Once a home has been purchased & paid off, along with furniture, luxury items (e.g. tv, video game consoles, training equipment, etc.), there is not much of need to spend on, with very low annual expenses. As such, one could not have to work much at all in order to support their comfortable lifestyle, in the absence of toxic consumerism. They could (a) work on & off years (b) work seasonally, and have the rest of the year off (c) maintain a part-time job of 10-20 hours per week constantly, providing mostly all free time.

I can provide a worked out manual for this project as well, if desired.
Last edited:
Dec 2017
Note--Conversation between me and another member on a separate forum concerning this topic:

Amarel: I have to argue on the grounds of cost of living. This isn’t feasible in a place like Seattle where prices take account of the $16 minimum wage making the cost of living substantially higher. However, if you live in low cost Podunk America it can be, and is often done. Even then it’s not exactly easy. It takes quite a bit of financial discipline to maintain a tight budget properly.



It is true that one could not live in NYC or LA on $10/hr, as cost of rent is exceedingly high, however the remedy to this problem is fairly simple & straight-forward--move.
One such location has been posted, that is what the majority of the country is like as well.
Also, in the age of automatic bill pay, direct deposit, and online banking, it is actually quite simple to maintain financial discipline. All of ones bills can be set up on auto-pay, as well as food & such can be pre-selected and put on auto-pay, and savings can be routed into a savings account past "x" amount per month also on auto-pilot. Actually, after the initial set up, one would not even need to look at their bank account, ever--unless their hours at work changed notably, which would alter the calculations, of course.

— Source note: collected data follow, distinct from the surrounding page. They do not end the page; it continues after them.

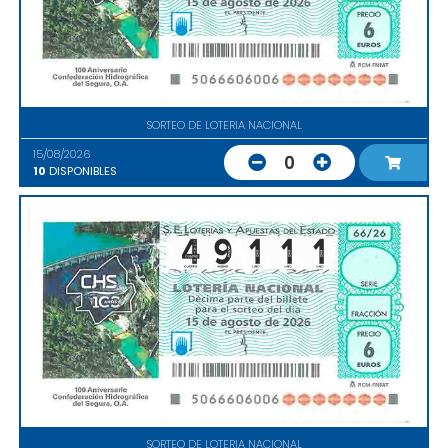
SORTEO DE LOTERIA NACIONAL
15/08/2026
0
10
DISPONIBLES
SORTEO DE LOTERIA NACIONAL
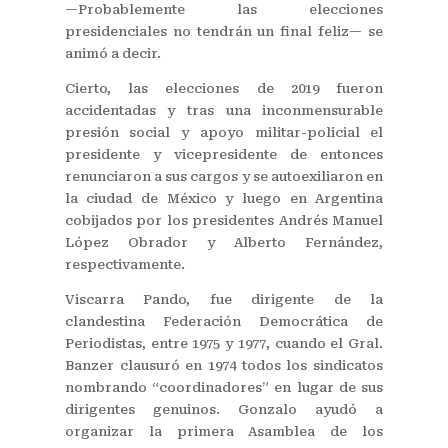
—Probablemente las elecciones
presidenciales no tendrán un final feliz— se
animó a decir.
Cierto, las elecciones de 2019 fueron
accidentadas y tras una inconmensurable
presión social y apoyo militar-policial el
presidente y vicepresidente de entonces
renunciaron a sus cargos y se autoexiliaron en
la ciudad de México y luego en Argentina
cobijados por los presidentes Andrés Manuel
López Obrador y Alberto Fernández,
respectivamente.
Viscarra Pando, fue dirigente de la
clandestina Federación Democrática de
Periodistas, entre 1975 y 1977, cuando el Gral.
Banzer clausuró en 1974 todos los sindicatos
nombrando “coordinadores” en lugar de sus
dirigentes genuinos. Gonzalo ayudó a
organizar la primera Asamblea de los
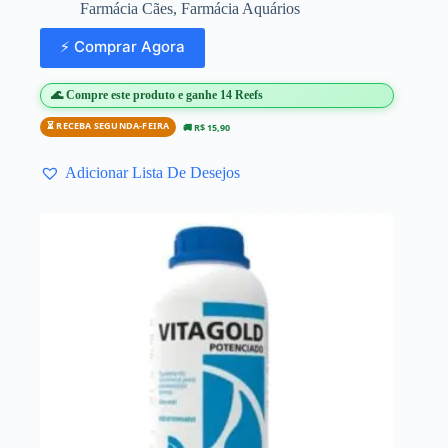
Farmácia Cães
,
Farmácia Aquários
⚡ Comprar Agora
🌊 Compre este produto e ganhe 14 Reefs
⏳ RECEBA SEGUNDA-FEIRA
🚚 R$ 15,90
Adicionar Lista De Desejos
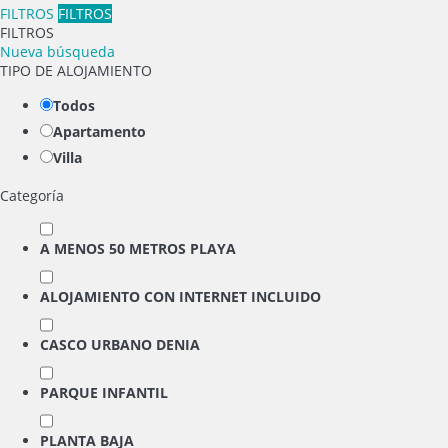
FILTROS
FILTROS
FILTROS
Nueva búsqueda
TIPO DE ALOJAMIENTO
Todos
Apartamento
Villa
Categoría
A MENOS 50 METROS PLAYA
ALOJAMIENTO CON INTERNET INCLUIDO
CASCO URBANO DENIA
PARQUE INFANTIL
PLANTA BAJA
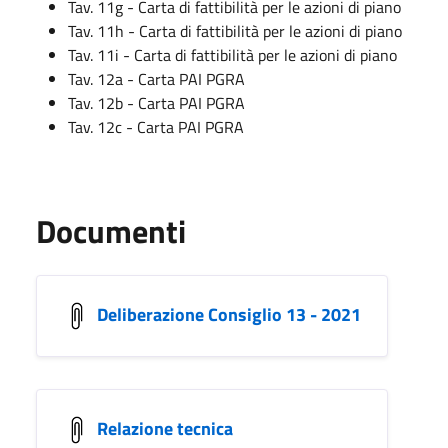
Tav. 11g - Carta di fattibilità per le azioni di piano
Tav. 11h - Carta di fattibilità per le azioni di piano
Tav. 11i - Carta di fattibilità per le azioni di piano
Tav. 12a - Carta PAI PGRA
Tav. 12b - Carta PAI PGRA
Tav. 12c - Carta PAI PGRA
Documenti
Deliberazione Consiglio 13 - 2021
Relazione tecnica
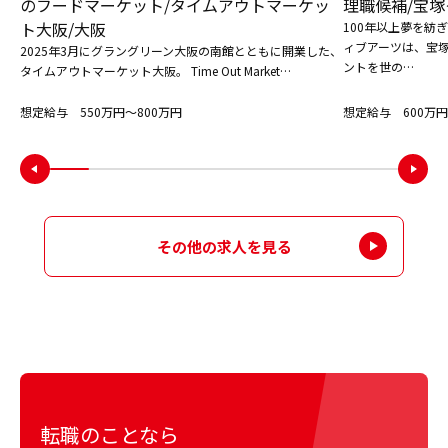
のフードマーケット/タイムアウトマーケッ
理職候補/宝塚
ト大阪/大阪
100年以上夢を紡
ィブアーツは、宝
2025年3月にグラングリーン大阪の南館とともに開業した、
ントを世の…
タイムアウトマーケット大阪。 Time Out Market…
想定給与 550万円〜800万円
想定給与 600万円
その他の求人を見る
転職のことなら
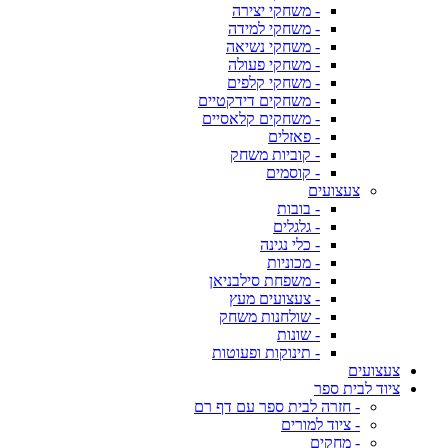
- משחקי יצירה
- משחקי למידה
- משחקי נשיאה
- משחקי פעולה
- משחקי קלפים
- משחקים דידקטיים
- משחקים קלאסיים
- פאזלים
- קוביות משחק
- קוסמים
צעצועים
- בובות
- גלגלים
- כלי נגינה
- מכוניות
- משפחת סילבניאן
- צעצועים מעץ
- שולחנות משחק
- שונות
- תינוקות ופעוטות
צעצועים
ציוד לבית ספר
- חזרה לבית ספר עם דף רם
- ציוד למורים
- מחקים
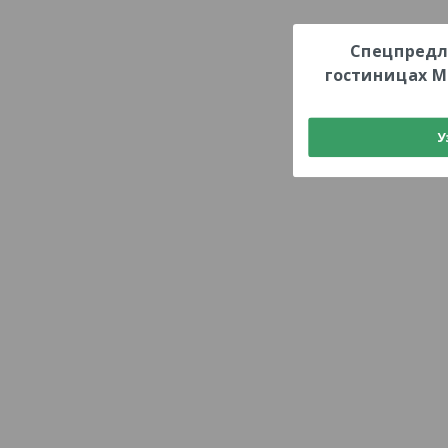
Спецпредл
гостиницах М
У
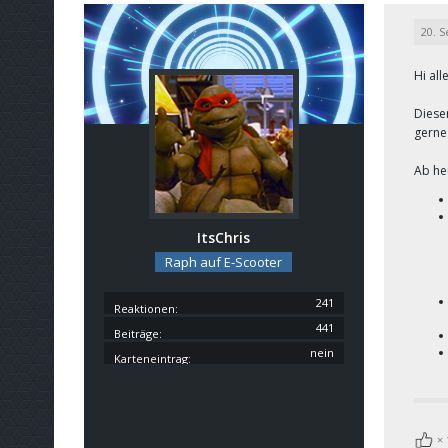
20. 
Hi al
Diese
gerne
Ab he
ItsChris
Raph auf E-Scooter
241
Reaktionen
441
Beiträge
nein
Karteneintrag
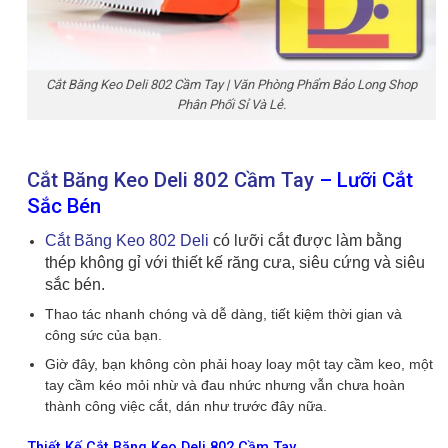
Cắt Băng Keo Deli 802 Cầm Tay | Văn Phòng Phẩm Bảo Long Shop
Phân Phối Sỉ Và Lẻ.
Cắt Băng Keo Deli 802 Cầm Tay
– Lưỡi Cắt
Sắc Bén
Cắt Băng Keo 802 Deli
có lưỡi cắt được làm bằng
thép không gỉ với thiết kế răng cưa, siêu cứng và siêu
sắc bén.
Thao tác nhanh chóng và dễ dàng, tiết kiệm thời gian và
công sức của bạn.
Giờ đây, bạn không còn phải hoay loay một tay cầm keo, một
tay cầm kéo mỏi nhừ và đau nhức nhưng vẫn chưa hoàn
thành công việc cắt, dán như trước đây nữa.
Thiết Kế Cắt Băng Keo Deli 802 Cầm Tay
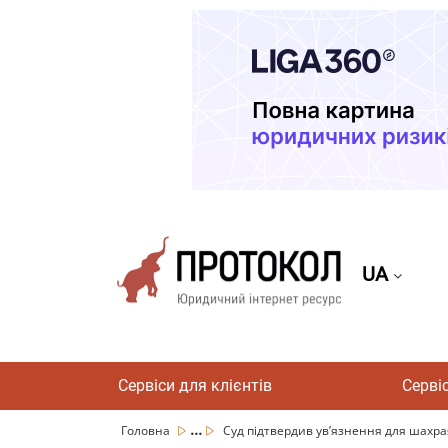
UA
Сервіси для клієнтів
Серві
...
Головна
Суд підтвердив увʼязнення для шахрая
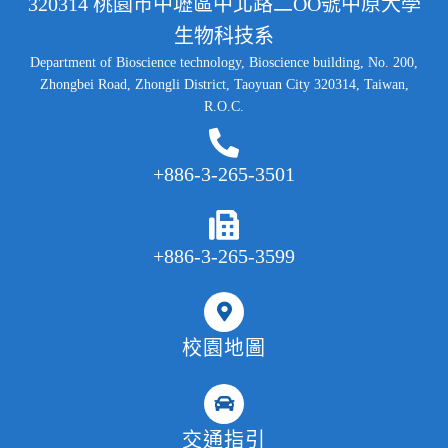
320314 桃園市中壢區中北路二OO號中原大學
生物科技系
Department of Bioscience technology, Bioscience building, No. 200,
Zhongbei Road, Zhongli District, Taoyuan City 320314, Taiwan,
R.O.C.
+886-3-265-3501
+886-3-265-3599
校園地圖
交通指引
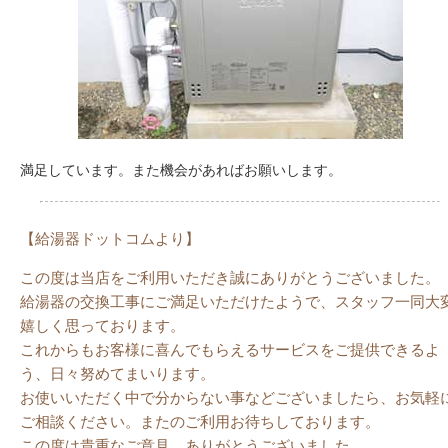
満足しています。また機会があればお願いします。
【給湯器ドットコムより】
この度は当店をご利用いただき誠にありがとうございました。
給湯器の交換工事にご満足いただけたようで、スタッフ一同大
嬉しく思っております。
これからもお客様に喜んでもらえるサービスをご提供できるよ
う、日々努めてまいります。
お使いいただく中で分からない事などございましたら、お気軽
ご相談ください。またのご利用お待ちしております。
この度は貴重なご意見、ありがとうございました。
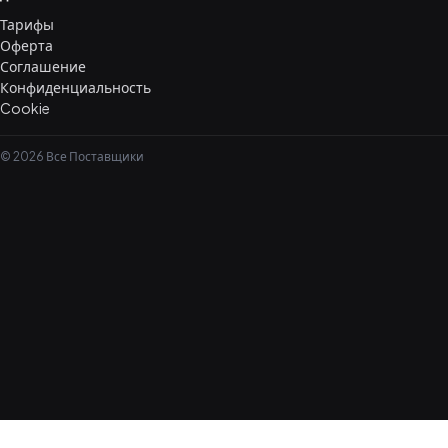
Тарифы
Оферта
Соглашение
Конфиденциальность
Cookie
© 2026 Все Поставщики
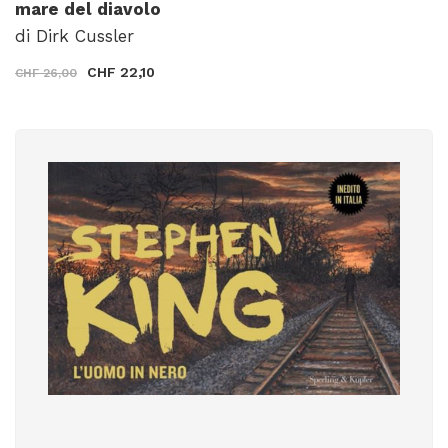
mare del diavolo
di Dirk Cussler
CHF 22,10
CHF 26,00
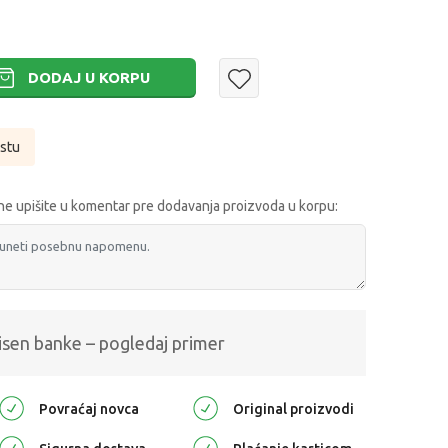
DODAJ U KORPU
istu
e upišite u komentar pre dodavanja proizvoda u korpu:
isen banke – pogledaj primer
Povraćaj novca
Original proizvodi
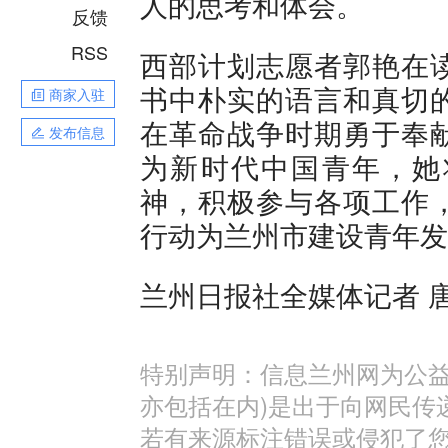
人的思考和体会。
反馈
RSS
西部计划志愿者郭艳在
书中朴实的语言和真切
商家入驻
在革命战争时期勇于奉
发布信息
为新时代中国青年，她
神，积极参与各项工作
行动为兰州市建设青年发
兰州日报社全媒体记者 唐
特别声明：信息兰州网为公益
亦包括在内)是出于向网民传
若有来源标注错误或侵犯了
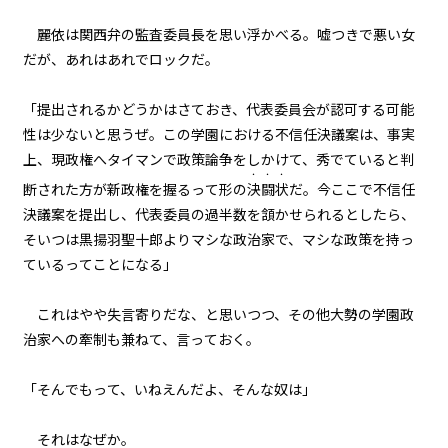
一章
麗依は関西弁の監査委員長を思い浮かべる。嘘つきで悪い女
黒獅子（１）
だが、あれはあれでロックだ。
一章
「提出されるかどうかはさておき、代表委員会が認可する可能
黒獅子（２）
性は少ないと思うぜ。この学園における不信任決議案は、事実
上、現政権へタイマンで政策論争をしかけて、秀でていると判
・・・
一章
断された方が新政権を握るって形の
決闘状
だ。今ここで不信任
黒獅子（３）
決議案を提出し、代表委員の過半数を頷かせられるとしたら、
そいつは黒揚羽聖十郎よりマシな政治家で、マシな政策を持っ
一章
ているってことになる」
エピローグ
これはやや失言寄りだな、と思いつつ、その他大勢の学園政
治家への牽制も兼ねて、言っておく。
「そんでもって、いねえんだよ、そんな奴は」
それはなぜか。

However, if one had a steady 40/50/60 hr template set in stone, than the previous argument would hold strong.

Amarel: Even with auto-pay, you will find that most people who are organized enough to manage and maintain a tight budget are not likely to stay at $10/hour for terribly long. Those who do stay at that level will find such management more difficult.

xMathFanx: @Amarel
I agree, such an organized person would be much more likely to use it as a stepping stone, acquire training in order to land a job at a higher salary range which will allow them further savings, etc.
Though, I would argue, many people are struggling due to not planning it all out, and then executing as such. As such, providing manuals of the sort they display exactly what to do in order to thrive is an attempt to lend support from afar. Many people of which you described would actually be far better off if everything was on auto-pilot, and they continued showing up for work, not needing to worry about if they are going to be able to make rent or not, how to pay for food, will the lights go off today, etc. etc. Rather, they would know rent is paid for, pre-selected grocery list renews every month and will be waiting at the store for pick or even home delivery, lights stay on, money accumulates in the savings account as time passes--a notable amount of money, I would add--which will in a not-so-distant future allow them to purchase their own condo/townhouse or small plot of land to build on, after which it is all paid off, they will not have to remain a "wage-slave", as the Comrades like to put it, for the vast majority of their life.
This is the sort of topic that an honest media, schools, journalists, advisers, etc. should absolutely be reporting on in order to better peoples lives and country as a whole. Instead, we have The Ministry of Truth conjuring their witches brews, putting the poison in a vial, and pushing for public consumption.

Dec 2017
Amarel: “Wealth consists not in having great possessions, but in having few wants.” Epictetus

xMathFanx: @Amarel


True wealth does not come from money, but from progressively working on your own attributes. Money is simply one of various currencies, in this regard, and the most fleeting of them all.
For instance:
-Physical Strength
-Mental Strength
etc. etc.
In short, the road to self-mastery/self-actualization.
High levels of these such currencies is true wealth, in my eyes.